Gannuşi'nin insanları “halifelik” kavramı altında eşitlemesi kadın-erkek eşitliğini savunmasını da gerektirmiştir: “İslâmî tasavvur aynı zamanda kadınlara karşı sergilenen üstünlük mantığını da ortadan kaldırır. Erkeklerin kardeşleri olan kadınlar, aynı amacı yani bu evreni imar ederek Allah'a kul olma amacını yerine getirmek için yaratılmış varlıklardır” (Gannuşi, 2010: 67).
Gannuşi'nin bu görüşüne de delil vermediğini görüyoruz. O'nun insan tasavvurunun seküler (*) bir temelden yükseldiği ifade edilebilecektir. Burada şöyle bir sorun çıkmaktadır: Halifelik kadın ve erkek arasındaki “bütün cinsel temeli kökünden kazıdığı” takdirde, örneğin kadın müftü, kadın Diyanet İşleri Başkanı, vb. olabilecek midir?
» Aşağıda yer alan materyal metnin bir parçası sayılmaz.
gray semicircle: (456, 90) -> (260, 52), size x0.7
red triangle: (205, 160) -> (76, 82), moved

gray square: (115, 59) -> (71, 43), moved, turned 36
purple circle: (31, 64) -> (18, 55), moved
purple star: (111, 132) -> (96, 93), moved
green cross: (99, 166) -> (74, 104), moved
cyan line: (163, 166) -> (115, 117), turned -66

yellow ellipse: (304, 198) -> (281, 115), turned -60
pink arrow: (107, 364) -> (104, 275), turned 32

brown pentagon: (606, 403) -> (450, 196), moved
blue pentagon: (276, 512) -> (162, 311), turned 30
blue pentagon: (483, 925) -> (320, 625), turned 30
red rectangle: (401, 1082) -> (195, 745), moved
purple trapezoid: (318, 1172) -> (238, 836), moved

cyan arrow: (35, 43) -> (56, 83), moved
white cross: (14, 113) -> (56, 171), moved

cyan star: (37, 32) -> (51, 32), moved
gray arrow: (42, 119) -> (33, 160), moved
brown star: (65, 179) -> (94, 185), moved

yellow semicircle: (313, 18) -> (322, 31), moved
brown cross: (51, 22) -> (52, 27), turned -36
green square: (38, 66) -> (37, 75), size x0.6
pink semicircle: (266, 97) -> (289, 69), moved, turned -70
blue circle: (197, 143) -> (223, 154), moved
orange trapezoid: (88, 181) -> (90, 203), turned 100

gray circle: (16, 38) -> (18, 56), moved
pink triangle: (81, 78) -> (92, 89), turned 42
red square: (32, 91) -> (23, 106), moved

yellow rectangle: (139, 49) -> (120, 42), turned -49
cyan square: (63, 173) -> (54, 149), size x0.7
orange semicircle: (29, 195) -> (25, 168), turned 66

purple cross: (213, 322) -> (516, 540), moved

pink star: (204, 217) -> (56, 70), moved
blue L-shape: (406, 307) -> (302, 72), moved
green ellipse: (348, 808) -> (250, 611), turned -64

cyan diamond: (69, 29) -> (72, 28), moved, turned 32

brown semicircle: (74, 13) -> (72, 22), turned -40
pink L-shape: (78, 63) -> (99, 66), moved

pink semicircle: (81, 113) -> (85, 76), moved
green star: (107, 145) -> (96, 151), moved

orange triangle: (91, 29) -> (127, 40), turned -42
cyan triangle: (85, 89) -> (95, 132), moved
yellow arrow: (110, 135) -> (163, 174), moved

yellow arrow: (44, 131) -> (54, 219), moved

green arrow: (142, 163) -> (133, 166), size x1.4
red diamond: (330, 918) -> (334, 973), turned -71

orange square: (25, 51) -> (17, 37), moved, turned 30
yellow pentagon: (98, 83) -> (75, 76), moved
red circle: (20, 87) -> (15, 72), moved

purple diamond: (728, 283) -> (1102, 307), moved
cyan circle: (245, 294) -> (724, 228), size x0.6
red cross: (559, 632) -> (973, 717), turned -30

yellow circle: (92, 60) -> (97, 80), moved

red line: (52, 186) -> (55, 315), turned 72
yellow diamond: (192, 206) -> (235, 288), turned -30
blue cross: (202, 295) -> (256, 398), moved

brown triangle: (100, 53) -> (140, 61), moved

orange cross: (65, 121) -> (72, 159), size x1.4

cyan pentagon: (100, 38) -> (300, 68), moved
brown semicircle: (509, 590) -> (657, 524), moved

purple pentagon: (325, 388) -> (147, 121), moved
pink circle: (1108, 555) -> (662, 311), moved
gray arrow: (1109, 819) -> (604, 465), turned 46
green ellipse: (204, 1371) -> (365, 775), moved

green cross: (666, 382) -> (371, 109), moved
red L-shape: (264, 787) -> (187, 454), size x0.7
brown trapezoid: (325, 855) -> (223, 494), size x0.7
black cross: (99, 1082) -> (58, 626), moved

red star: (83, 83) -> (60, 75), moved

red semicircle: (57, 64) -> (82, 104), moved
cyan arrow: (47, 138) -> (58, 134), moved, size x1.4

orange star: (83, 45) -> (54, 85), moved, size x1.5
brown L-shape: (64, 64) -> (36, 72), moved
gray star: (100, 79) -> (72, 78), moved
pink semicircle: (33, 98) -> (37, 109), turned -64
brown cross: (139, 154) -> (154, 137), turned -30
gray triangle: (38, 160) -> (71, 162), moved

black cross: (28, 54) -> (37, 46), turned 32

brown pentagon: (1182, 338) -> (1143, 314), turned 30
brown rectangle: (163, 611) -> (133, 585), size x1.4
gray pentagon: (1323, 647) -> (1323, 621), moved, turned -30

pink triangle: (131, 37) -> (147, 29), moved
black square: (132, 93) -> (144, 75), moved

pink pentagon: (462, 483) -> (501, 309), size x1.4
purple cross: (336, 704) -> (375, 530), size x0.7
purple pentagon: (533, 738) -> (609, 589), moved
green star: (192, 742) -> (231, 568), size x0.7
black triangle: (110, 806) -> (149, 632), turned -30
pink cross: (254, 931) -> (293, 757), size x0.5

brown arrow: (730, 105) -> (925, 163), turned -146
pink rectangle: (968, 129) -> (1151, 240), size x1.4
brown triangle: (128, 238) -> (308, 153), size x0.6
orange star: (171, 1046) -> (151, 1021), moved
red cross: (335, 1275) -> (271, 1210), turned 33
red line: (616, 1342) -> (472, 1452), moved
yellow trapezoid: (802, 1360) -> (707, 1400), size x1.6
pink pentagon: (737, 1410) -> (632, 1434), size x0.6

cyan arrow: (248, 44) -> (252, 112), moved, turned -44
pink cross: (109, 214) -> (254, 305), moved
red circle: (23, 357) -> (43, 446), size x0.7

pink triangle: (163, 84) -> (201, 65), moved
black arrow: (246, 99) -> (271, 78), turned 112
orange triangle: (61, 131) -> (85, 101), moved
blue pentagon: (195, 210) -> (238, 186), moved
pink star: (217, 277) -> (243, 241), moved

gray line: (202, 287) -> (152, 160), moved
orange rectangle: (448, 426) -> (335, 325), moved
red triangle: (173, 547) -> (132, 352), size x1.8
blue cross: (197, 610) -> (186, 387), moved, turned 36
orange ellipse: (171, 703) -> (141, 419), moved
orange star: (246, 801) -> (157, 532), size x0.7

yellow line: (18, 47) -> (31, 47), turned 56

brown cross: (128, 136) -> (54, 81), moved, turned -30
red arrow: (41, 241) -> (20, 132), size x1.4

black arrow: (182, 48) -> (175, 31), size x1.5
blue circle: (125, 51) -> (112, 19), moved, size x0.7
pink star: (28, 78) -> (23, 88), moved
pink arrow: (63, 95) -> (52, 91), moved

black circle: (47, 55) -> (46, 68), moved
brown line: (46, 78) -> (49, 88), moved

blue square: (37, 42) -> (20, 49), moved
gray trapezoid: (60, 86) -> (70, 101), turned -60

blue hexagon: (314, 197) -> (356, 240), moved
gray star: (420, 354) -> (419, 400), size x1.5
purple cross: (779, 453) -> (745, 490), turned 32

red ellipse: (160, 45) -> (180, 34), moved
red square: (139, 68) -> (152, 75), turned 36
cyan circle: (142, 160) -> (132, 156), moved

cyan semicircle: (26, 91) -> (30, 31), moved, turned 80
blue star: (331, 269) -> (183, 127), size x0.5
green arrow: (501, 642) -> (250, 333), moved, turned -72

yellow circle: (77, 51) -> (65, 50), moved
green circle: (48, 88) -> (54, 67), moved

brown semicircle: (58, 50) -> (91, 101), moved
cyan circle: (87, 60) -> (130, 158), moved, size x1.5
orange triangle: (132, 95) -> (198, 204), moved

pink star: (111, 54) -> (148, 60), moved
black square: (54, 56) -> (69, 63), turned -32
Bu soru, Müslümanlar arasında “insan hakları teorisi İslâmîdir” diyen Türkiye çıkışlı MGH'nin de muhatap olması gereken bir problem olarak değerlendirmeye alınmalıdır. Çünkü Kur'an, Hz. Âdem'den bahsederken “insan” kavramını kullanmamıştır.
Kur'an, Hz. Peygamber için dahi “insan” kavramı yerine “beşer” kavramını kullanır: “Kul innemâ ene beşerun mislukum / Ben sadece sizin gibi bir beşerim” (41 Fussilet 6). Ayetin devamında “Bana sizin ilahınızın bir ilah olduğu vahyolunuyor” şeklinde gelen beyanla kendilerine vahyedilenle vahyedilmeyenler arasında bir tefrik yapıldığını görüyoruz. Hz. Meryem'e de vahyedildiği iddia edildiği takdirde ise kendilerine kitap verilenler ile kitap verilmeyenler arasında bir tefrik yapılmalıdır. Yukarıda “Allah'ın halifesi” tartışması sırasında zikrolunan ayetin (6: 165) devamında “bir kısmınızın derecelerini diğer bir kısmınızın üstüne yükselten O'dur” beyanının da işaret üzere insanlar arasında Gannuşi'nin algıladığı anlamda bir eşitlik bulunmamaktadır.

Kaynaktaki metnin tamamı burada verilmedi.